- _WHAT YOU NEED TO DO_: Copy out, from the entries below, each line that holds the string "企业产品".

============================================================

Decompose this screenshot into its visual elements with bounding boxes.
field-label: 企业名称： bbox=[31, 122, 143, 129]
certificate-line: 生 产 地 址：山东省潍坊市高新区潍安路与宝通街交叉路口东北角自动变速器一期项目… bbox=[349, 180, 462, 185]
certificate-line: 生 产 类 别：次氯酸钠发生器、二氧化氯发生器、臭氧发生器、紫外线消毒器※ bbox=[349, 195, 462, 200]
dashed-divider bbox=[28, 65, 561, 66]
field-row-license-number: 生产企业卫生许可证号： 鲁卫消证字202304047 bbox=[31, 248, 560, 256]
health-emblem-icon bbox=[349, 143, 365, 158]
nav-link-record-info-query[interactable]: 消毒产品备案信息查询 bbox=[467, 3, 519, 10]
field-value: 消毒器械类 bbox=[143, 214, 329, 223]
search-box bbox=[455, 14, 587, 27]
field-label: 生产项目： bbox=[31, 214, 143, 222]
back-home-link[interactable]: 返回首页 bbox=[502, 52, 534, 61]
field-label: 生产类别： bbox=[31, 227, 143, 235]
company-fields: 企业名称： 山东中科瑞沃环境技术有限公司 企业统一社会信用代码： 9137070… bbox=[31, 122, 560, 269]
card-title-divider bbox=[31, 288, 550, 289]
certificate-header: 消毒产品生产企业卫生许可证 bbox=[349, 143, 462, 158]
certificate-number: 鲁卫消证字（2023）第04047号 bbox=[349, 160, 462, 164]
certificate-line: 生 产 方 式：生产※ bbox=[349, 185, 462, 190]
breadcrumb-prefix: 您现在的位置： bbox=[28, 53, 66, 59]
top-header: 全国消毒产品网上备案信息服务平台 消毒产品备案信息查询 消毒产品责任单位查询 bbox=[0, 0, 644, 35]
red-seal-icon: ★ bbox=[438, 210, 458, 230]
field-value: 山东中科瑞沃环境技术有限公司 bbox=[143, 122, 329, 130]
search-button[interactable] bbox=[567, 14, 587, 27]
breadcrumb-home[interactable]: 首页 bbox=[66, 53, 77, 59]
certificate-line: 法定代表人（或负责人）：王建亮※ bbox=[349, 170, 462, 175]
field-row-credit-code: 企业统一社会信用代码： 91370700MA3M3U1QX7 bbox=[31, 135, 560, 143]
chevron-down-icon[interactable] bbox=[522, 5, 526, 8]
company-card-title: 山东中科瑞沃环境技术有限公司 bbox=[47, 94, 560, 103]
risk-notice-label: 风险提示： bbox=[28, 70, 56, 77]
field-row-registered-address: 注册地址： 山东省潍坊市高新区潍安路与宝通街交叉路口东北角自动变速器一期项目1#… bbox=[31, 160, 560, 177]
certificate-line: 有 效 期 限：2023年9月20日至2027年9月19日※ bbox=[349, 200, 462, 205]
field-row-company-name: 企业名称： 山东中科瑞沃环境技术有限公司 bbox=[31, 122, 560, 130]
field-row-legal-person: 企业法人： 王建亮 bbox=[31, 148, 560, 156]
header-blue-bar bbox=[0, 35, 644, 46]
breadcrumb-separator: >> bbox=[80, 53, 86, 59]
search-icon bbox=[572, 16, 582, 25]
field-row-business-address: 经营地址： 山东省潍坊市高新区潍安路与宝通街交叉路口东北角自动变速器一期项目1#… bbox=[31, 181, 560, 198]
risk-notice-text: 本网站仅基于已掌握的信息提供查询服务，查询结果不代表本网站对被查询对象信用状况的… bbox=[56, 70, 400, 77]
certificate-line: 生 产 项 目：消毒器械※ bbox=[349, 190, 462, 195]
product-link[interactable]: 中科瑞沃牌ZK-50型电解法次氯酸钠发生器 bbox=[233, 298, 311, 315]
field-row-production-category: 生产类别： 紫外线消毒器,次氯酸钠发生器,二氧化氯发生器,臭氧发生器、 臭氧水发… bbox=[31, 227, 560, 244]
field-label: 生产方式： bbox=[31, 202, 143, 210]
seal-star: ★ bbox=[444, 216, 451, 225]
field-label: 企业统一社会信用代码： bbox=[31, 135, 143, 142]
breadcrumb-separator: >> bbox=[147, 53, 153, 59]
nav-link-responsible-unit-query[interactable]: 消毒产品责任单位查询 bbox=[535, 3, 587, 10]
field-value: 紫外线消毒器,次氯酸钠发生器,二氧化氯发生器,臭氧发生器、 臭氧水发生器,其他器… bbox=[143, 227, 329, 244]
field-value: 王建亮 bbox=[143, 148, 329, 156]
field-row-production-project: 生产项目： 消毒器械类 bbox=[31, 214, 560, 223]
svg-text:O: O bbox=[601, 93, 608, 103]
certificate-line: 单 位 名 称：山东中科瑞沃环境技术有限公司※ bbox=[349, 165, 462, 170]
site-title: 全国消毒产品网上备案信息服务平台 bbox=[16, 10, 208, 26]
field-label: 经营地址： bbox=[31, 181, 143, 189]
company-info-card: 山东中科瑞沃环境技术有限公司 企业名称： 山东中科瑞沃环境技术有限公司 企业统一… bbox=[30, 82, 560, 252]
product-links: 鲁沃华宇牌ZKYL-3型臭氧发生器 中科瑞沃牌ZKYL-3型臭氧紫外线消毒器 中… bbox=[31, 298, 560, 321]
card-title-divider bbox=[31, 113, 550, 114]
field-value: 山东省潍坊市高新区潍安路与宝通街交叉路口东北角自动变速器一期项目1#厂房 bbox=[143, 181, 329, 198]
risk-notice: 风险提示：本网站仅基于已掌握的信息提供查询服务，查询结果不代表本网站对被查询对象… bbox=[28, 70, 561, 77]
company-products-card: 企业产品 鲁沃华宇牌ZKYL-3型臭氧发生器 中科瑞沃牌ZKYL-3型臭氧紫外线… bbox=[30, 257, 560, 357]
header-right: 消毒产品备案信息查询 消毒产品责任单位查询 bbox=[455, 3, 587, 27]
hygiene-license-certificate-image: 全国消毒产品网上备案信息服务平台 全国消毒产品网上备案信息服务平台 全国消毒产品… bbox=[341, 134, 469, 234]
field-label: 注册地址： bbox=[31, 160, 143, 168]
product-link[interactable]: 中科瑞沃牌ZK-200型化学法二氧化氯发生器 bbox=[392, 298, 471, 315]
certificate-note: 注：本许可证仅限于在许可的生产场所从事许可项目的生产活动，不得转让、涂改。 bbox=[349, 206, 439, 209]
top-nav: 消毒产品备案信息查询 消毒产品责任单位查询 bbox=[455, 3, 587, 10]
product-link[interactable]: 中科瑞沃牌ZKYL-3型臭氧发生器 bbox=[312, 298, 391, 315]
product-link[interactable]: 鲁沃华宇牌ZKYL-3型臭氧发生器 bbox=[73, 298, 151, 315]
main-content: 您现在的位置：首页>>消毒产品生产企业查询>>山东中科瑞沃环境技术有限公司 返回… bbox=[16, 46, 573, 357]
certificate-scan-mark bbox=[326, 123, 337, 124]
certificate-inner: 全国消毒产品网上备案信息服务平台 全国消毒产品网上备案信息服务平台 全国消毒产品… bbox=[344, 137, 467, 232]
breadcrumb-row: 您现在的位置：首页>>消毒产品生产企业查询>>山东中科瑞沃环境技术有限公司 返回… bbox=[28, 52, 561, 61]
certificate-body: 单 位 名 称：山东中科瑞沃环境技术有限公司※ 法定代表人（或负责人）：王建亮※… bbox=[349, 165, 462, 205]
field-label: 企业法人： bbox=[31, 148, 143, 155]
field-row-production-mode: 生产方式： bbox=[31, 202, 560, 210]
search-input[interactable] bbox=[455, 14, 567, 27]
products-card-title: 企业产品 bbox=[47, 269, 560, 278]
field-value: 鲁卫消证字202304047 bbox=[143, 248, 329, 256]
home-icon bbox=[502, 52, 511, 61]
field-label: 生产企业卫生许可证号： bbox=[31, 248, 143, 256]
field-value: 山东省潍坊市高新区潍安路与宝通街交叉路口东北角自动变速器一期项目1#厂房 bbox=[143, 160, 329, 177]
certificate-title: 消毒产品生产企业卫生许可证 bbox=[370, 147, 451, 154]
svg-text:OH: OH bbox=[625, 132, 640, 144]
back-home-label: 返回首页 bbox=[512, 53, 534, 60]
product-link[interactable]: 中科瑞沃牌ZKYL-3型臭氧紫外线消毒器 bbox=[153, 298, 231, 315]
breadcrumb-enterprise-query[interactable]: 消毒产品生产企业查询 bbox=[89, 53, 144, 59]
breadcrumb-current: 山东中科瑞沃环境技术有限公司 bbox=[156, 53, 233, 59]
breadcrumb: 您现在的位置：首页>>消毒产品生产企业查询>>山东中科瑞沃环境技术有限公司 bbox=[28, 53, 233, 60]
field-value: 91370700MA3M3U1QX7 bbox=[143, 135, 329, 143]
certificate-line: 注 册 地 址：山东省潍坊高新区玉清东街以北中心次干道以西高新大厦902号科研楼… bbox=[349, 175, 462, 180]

============================================================

- _SOLUTION TO THIS PROBLEM_:
company-products-card: 企业产品 鲁沃华宇牌ZKYL-3型臭氧发生器 中科瑞沃牌ZKYL-3型臭氧紫外线… bbox=[30, 257, 560, 357]
products-card-title: 企业产品 bbox=[47, 269, 560, 278]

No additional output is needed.